To get you up and running, and to illustrate what kind of experiences you can build using the SDK, we’ve put together some code and scene examples.
Some of these scenes feature a link to a version of the scene that’s deployed on a remote server. There you can interact with it just as if you were running
dcl start locally.
This is an example of a completely static scene. We’ve laid out a sample space to show off how you can use a layout from blender or a resource like Sketchfab to build your first static Decentraland scene.
With this Dynamic Animation, we’re demonstrating how to employ simple data binding to objects in your scene. Translation, rotation, and scale are all attributes you can bind to state properties.
This simple example shows a scene that you can interact with by opening and closing a door. Clicking the door creates an event, which changes the scene’s state. The scene’s state then changes the rotation of the door, which rotates smoothly thanks to a transition.
In your scenes, you can load up an interactive GLTF model and trigger its animations. This is an example of how to do that.
Static XML Scenes
Static XML Scene
This is an example of a completely static scene. It’s built entirely using XML, which makes it easier to write and edit, but doesn’t support any interactions with the user.

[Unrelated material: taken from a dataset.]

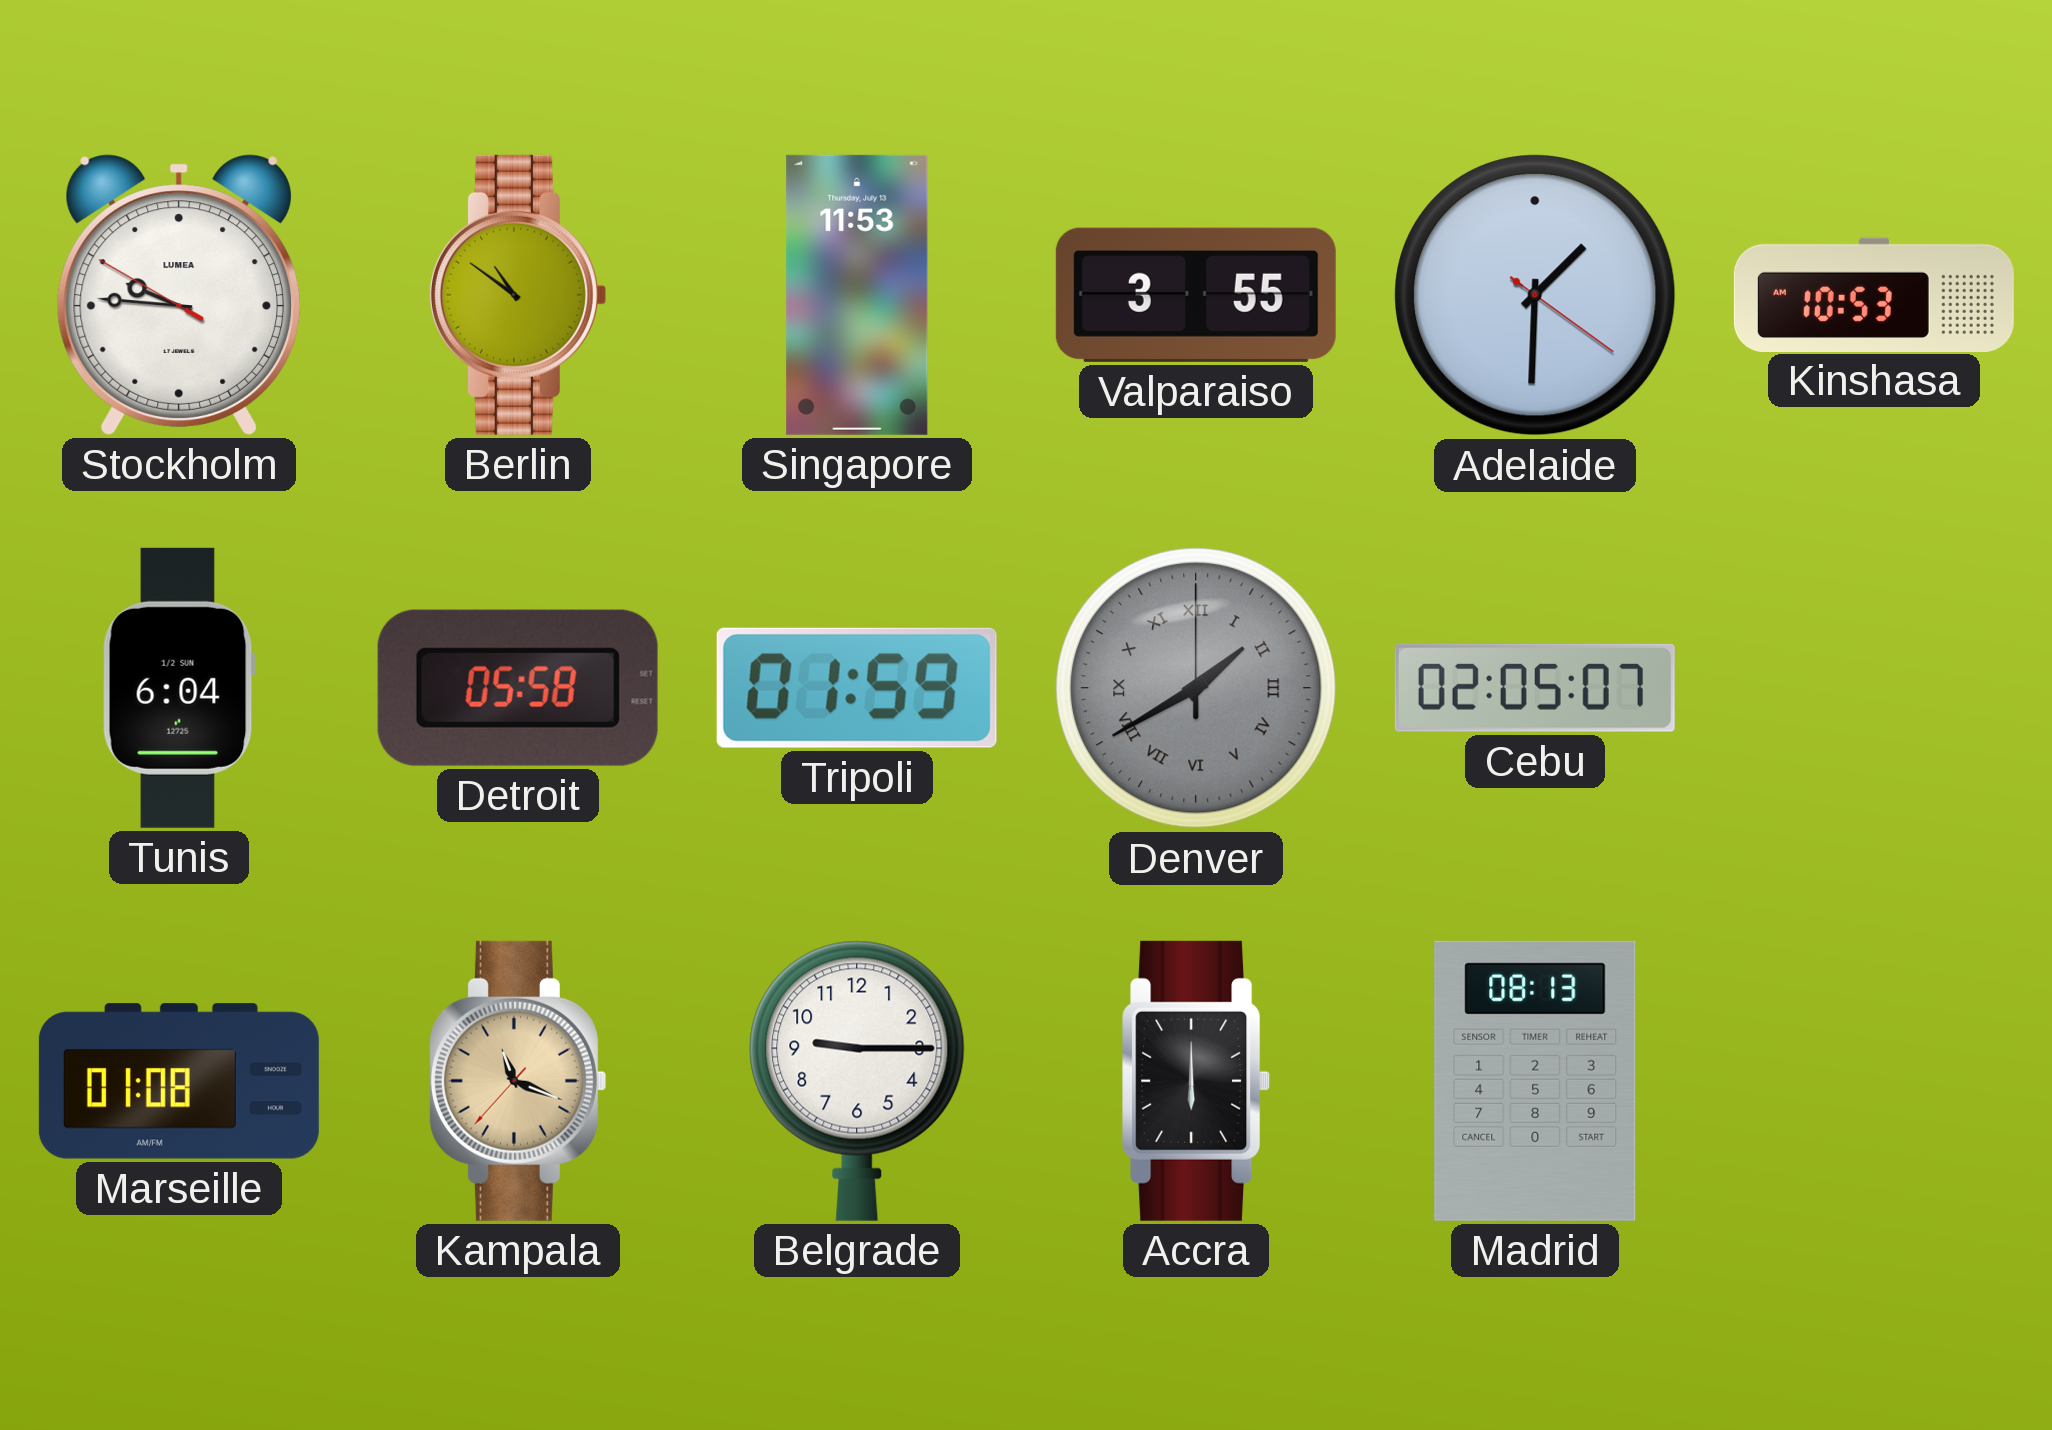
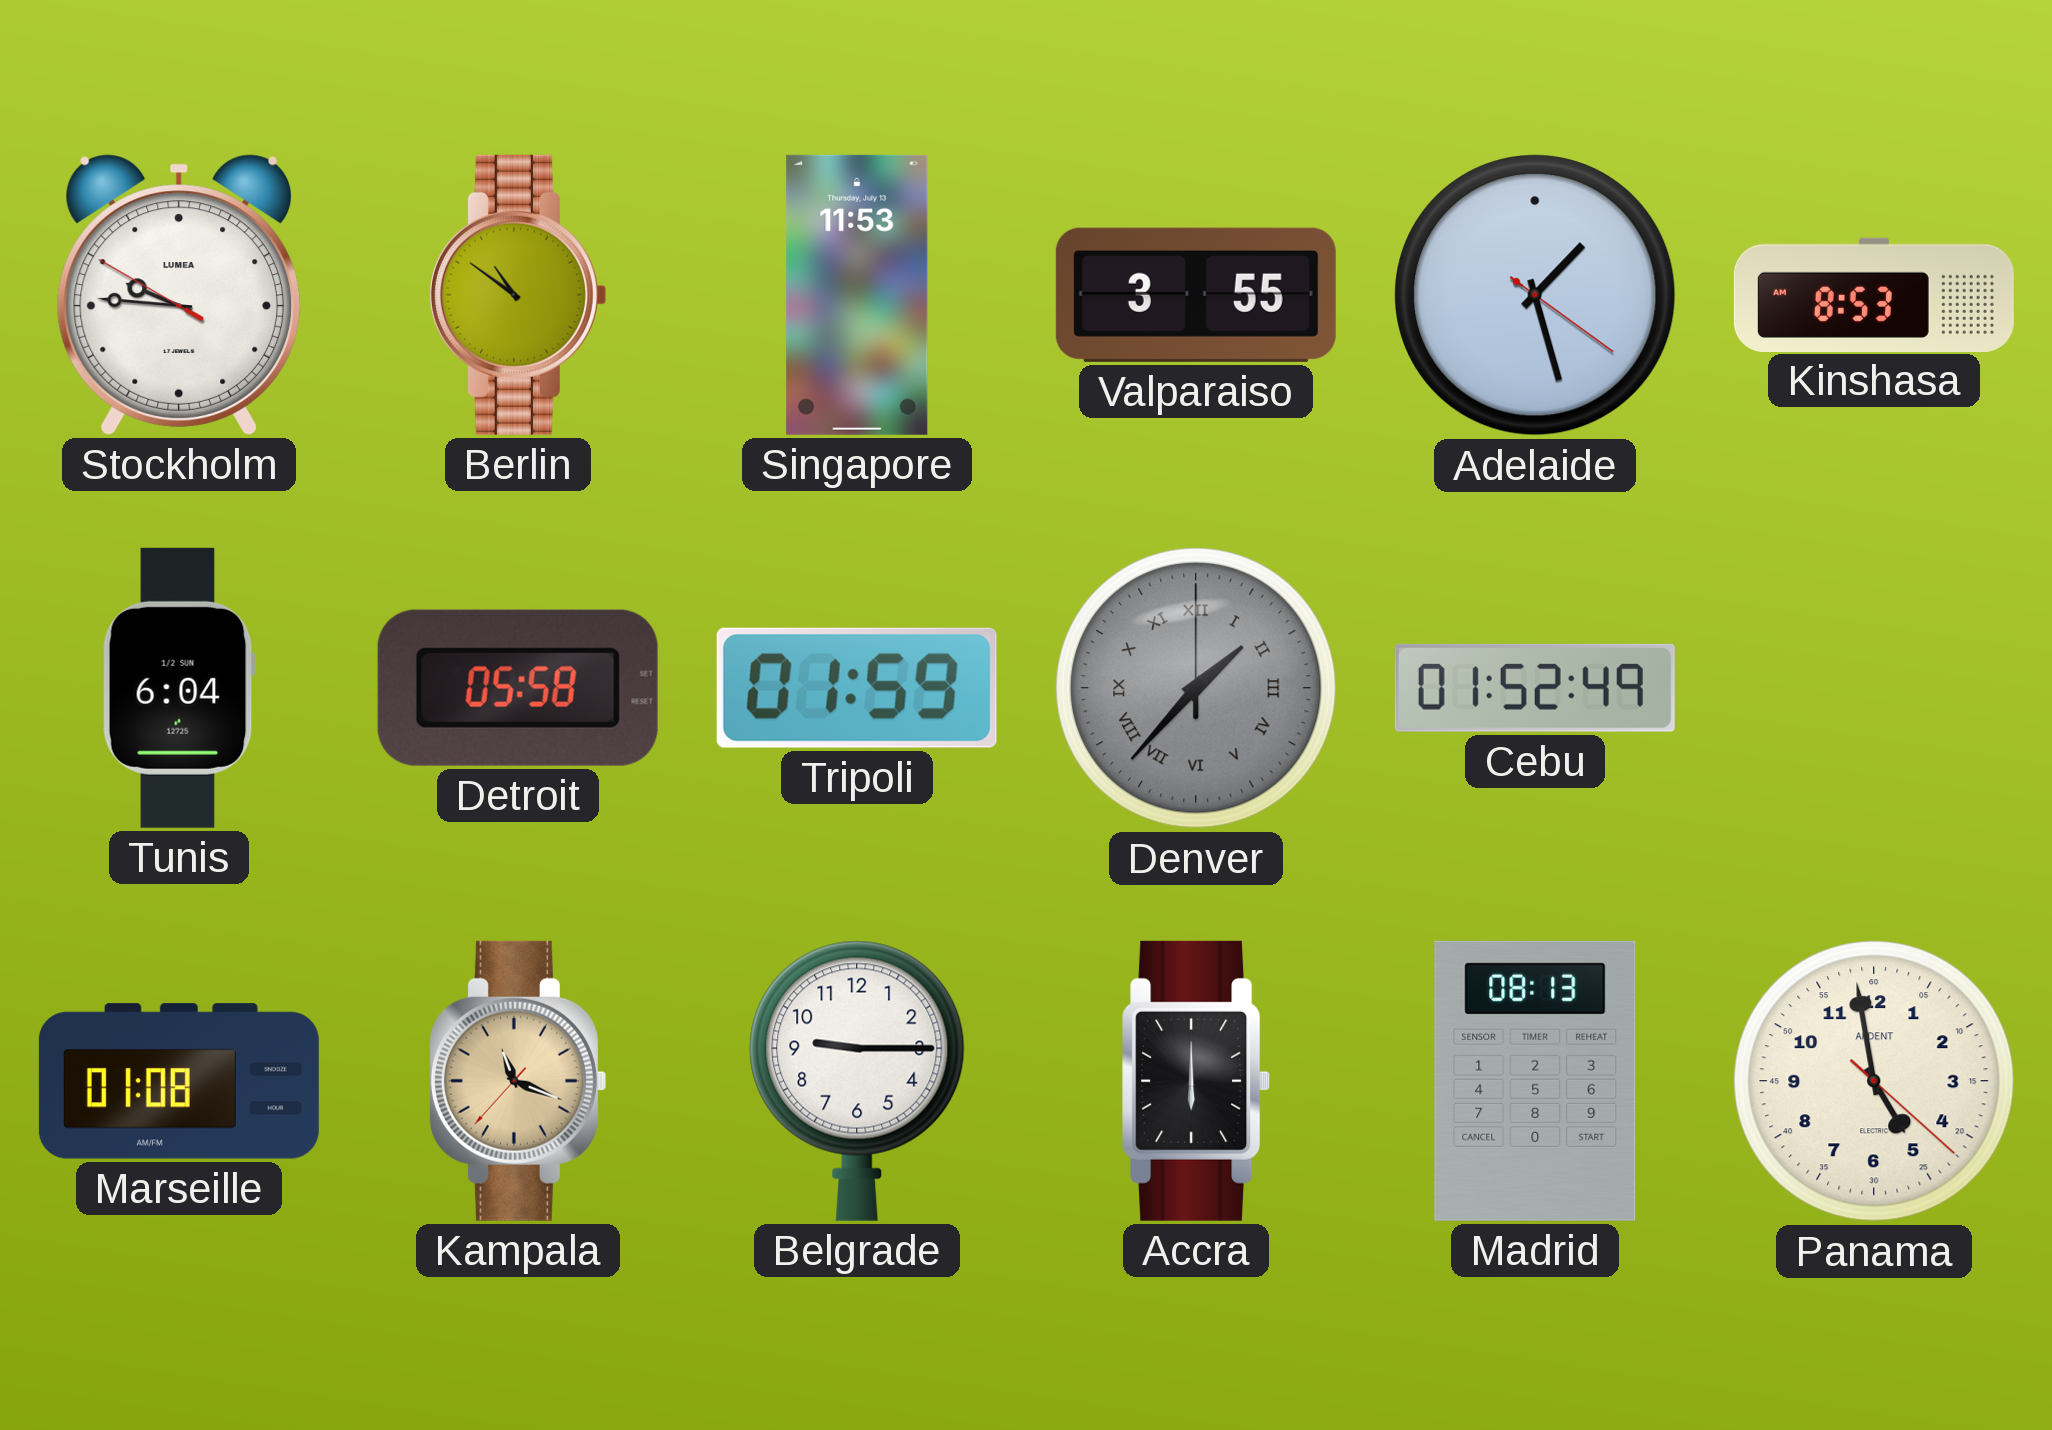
Adelaide: 1:30 -> 1:27
Kinshasa: 10:53 -> 8:53
Denver: 1:40 -> 1:37
Cebu: 02:05 -> 01:52
Panama: none -> 4:58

This example features sound coming out of an entity, notice how the volume diminishes relative to distance from it. It also includes an animated GLTF object and a floor that randomly changes color.
Jukebox: Buttons and Sound
This example, that’s described in greater detail in a video tutorial, you operate a jukebox. Each button plays a different song. Buttons are animated, and clicking on one raises any others that were previously clicked.
In this example, you can interact with two video players. One loads the video company into the scene’s assets, the other streams it from an external source. You can also pause, stop and change the volume of the video players.
In this example, based on the door example in the beginner samples, you interact with a door by opening and closing it, while another player is in the same room seeing the door’s state changes. This simple example is built to give you a glimpse into how a multi-user environment works where multiple users interact with the same entities.
Note: A similar sample is discussed in greater detail in a blogpost.
Tower defense game
This example, that’s described in greater detail in a video tutorial, shows a simple tower defense game. The game generates a random path, and places traps in random locations along that path. Then enemy entities are spawn and follow this path, unless you activate the traps to stop them. The game supports multiple players, has a scoreboard and has a reset button to restart the game at any time.
Dynamic number of entities
In this example, that’s described in greater detail in a blogpost, a new bird appears and starts flying randomly around the scene each time you click on a tree. It’s a good example of how to build multiple entities from an array and of how to handle 3D model animations.
In this example, that’s described in greater detail in a blogpost, you play with a “Simon Says” game. This game is a good example of how to add more complex logic into a scene and how to change its state based on how the user interacts with it.
In this example, that’s described in greater detail in a video tutorial, you control a pet dog. The dog has its own autonomous actions that it performs randomly. It also follows you around, sits when clicked and goes to drink when you click its bowl.
This example, that’s described in greater detail in a blogpost, takes an existing 2D chess game and builds a 3D scene around it in decentraland. The game can only start when two players have accepted to join the game, and each can only interact with the scene when it’s their turn.
Dog, cat, mouse, cheese
This example, that’s described in greater detail in a video tutorial shows how to build a more complex scene that involves predators and prays, which can interchangeably be mice, cats or dogs. Each animal has a stack-based finite state machine (FSM) to manage its AI. Each animal uses the a* path finding algorithm to find its way around obstacles and other animals.